Les banques ont désormais besoin d’un écoystème de startups pour innover
10 juin 2011
« Ce qui m’énerve, c’est que l’on parle encore de nous comme si nous étions encore une startup. Mais peut-on parler encore de nous en ces termes alors que nous comptabilisons déjà 600 millions de $ de dépôts à ce jour ? »
Rob Garcia est le responsable stratégie produits de Lending Club, une société californienne active dans le peer 2 peer lending (P2P lending), les prêts, ou investissements, de pair à pair. La plate-forme contourne les intermédiaires en mettant en relation directement, sur le net, emprunteur et prêteur. Le modèle, selon la firme, garantit aux derniers une rémunération supérieure.
Les banques traditionnelles ont arrêté d’innover…
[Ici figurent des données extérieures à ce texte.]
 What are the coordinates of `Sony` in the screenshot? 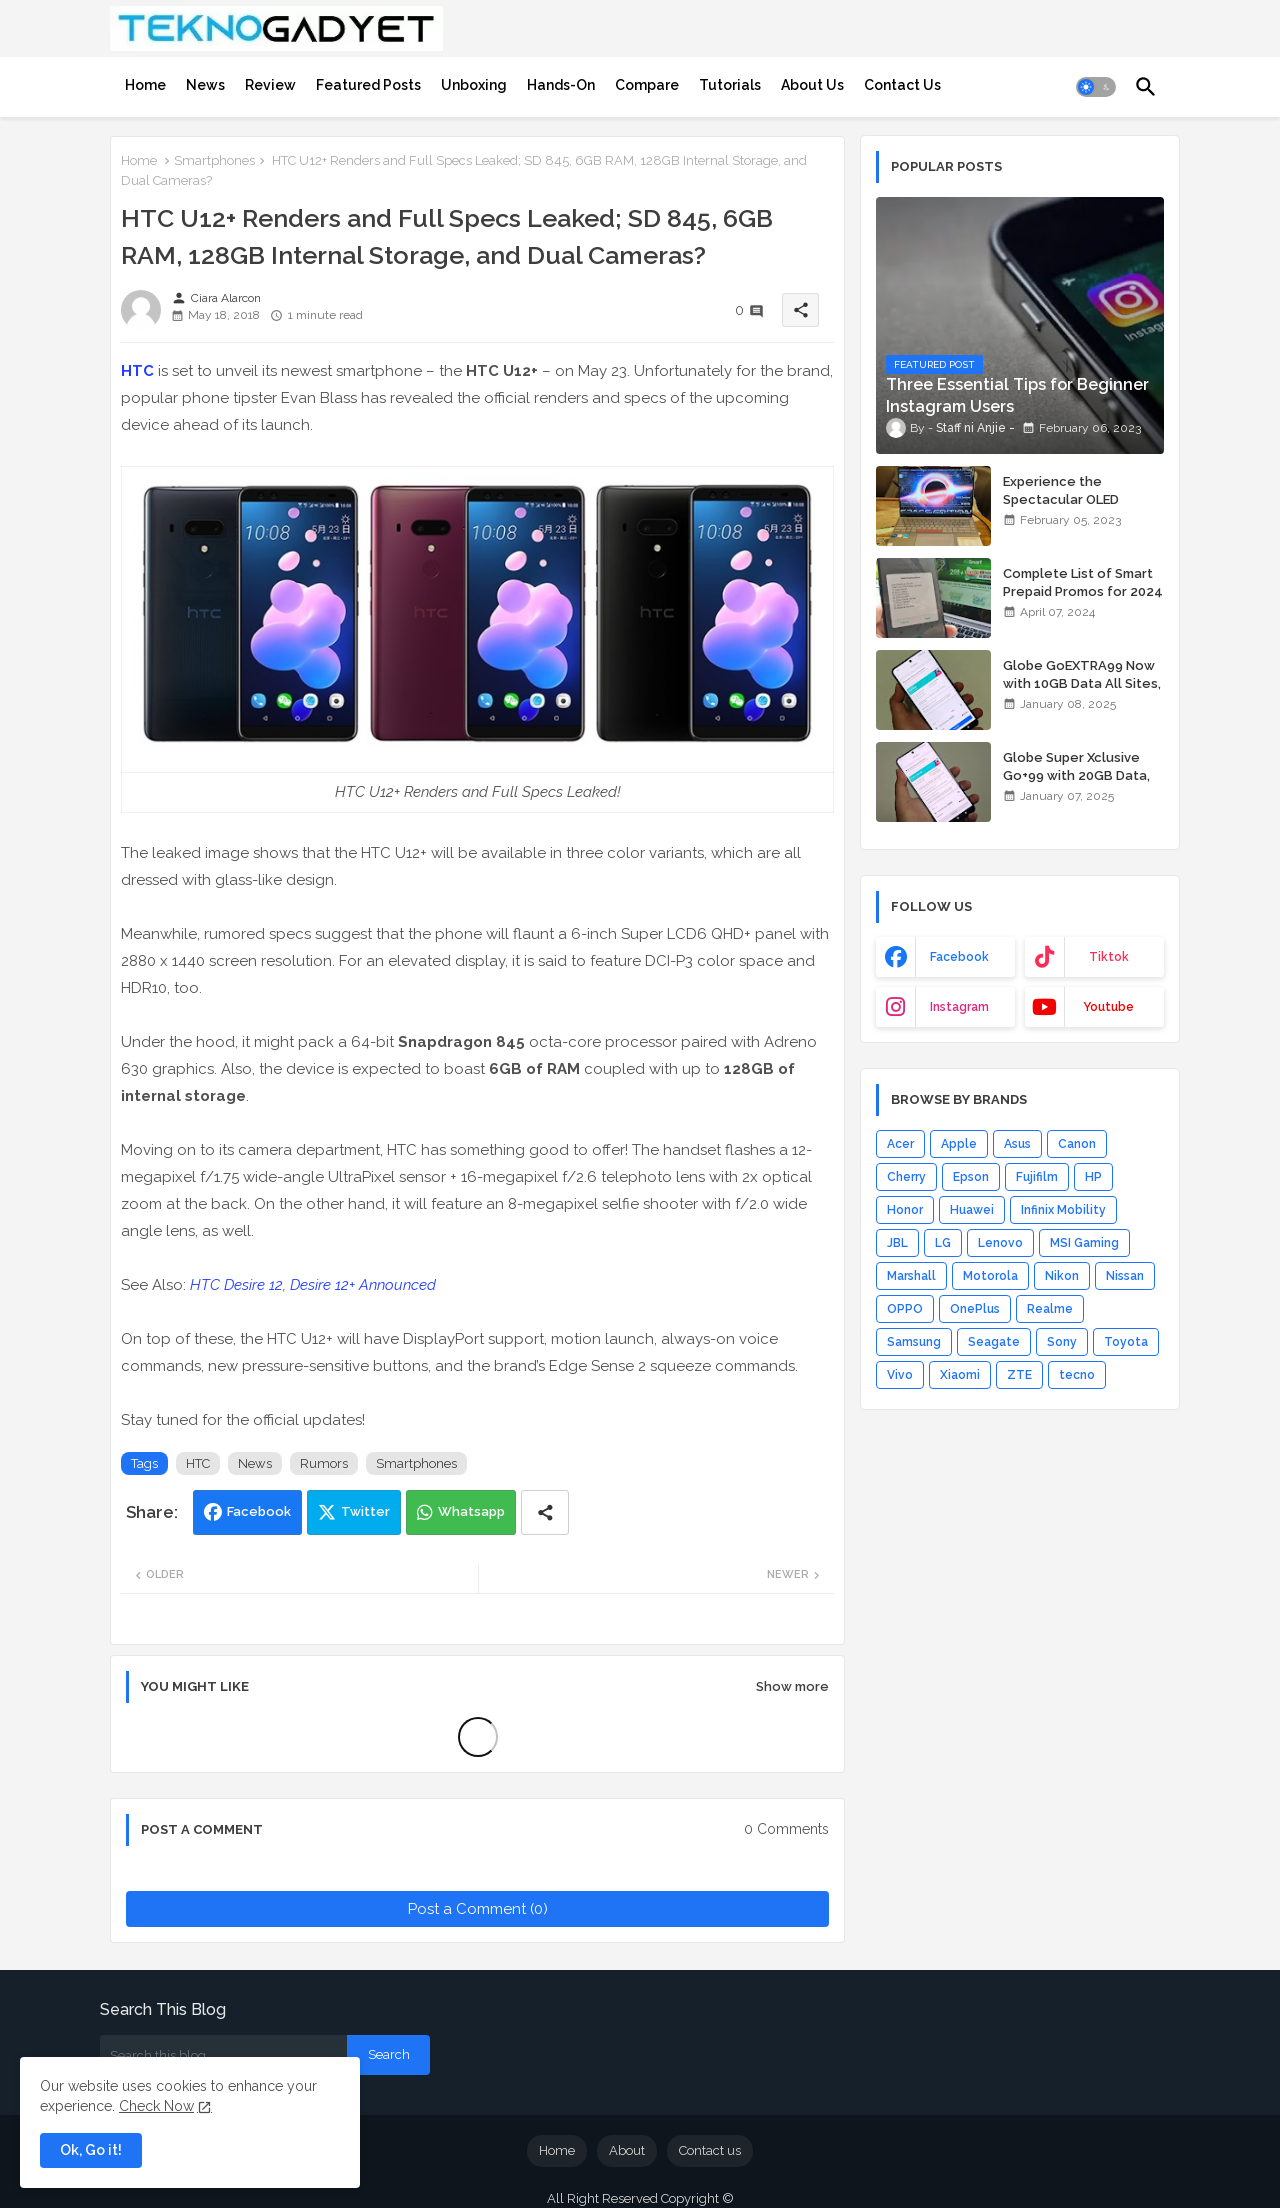 It's located at (1062, 1342).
Heureusement, pour le consommateur, les startups prennent aujourd’hui le relais en matière d’innovation dans le domaine financier. Tel était le constat d’un débat organisé au mois de mars dernier à la conférence SXSW de Austin (Texas), à laquelle j’ai eu la chance s’assister, très explicitement intitulé : « Banks: Innovate or die! »
Les banques traditionnelles ont arrêté voici longtemps d’innover. La raison est simple, selon un intervenant :
« Dans les années 70 et 80, les banques sont passées d’un modèle de service à un modèle de vente produits. Le problème est qu’aucune n’a averti ses clients qu’ils ne recevaient plus un service mais désormais un produit… Comme elles sont centrées sur leurs produits, elles n’appportent plus par elles-mêmes aucune innovation au niveau de leur modèle d’affaire ou du type de relation qu’elles peuvent fournir aux utilisateurs. »
Les seules innovations récentes des banques traditionnelles ne sont que des adaptations aux nouvelles disponibilités offertes par la technologie, dit-on. Rien de plus…
De nouveaux acteurs se pressent à la porte du monde bancaire
Aujourd’hui, de sérieux défis se présentent, pourtant, pour les banques traditionnelles. Continuer à adopter une posture statique pourrait leur être fatale.
Déjà, le grand public les déteste. Encore plus depuis la crise de 2008, laquelle a considérablement ombragé leur image.
Par ailleurs, le réseau d’agences physiques qui permet d’accroître la base de clientèle, coûte de plus en plus cher pour un nombre de transactions par agence qui diminue.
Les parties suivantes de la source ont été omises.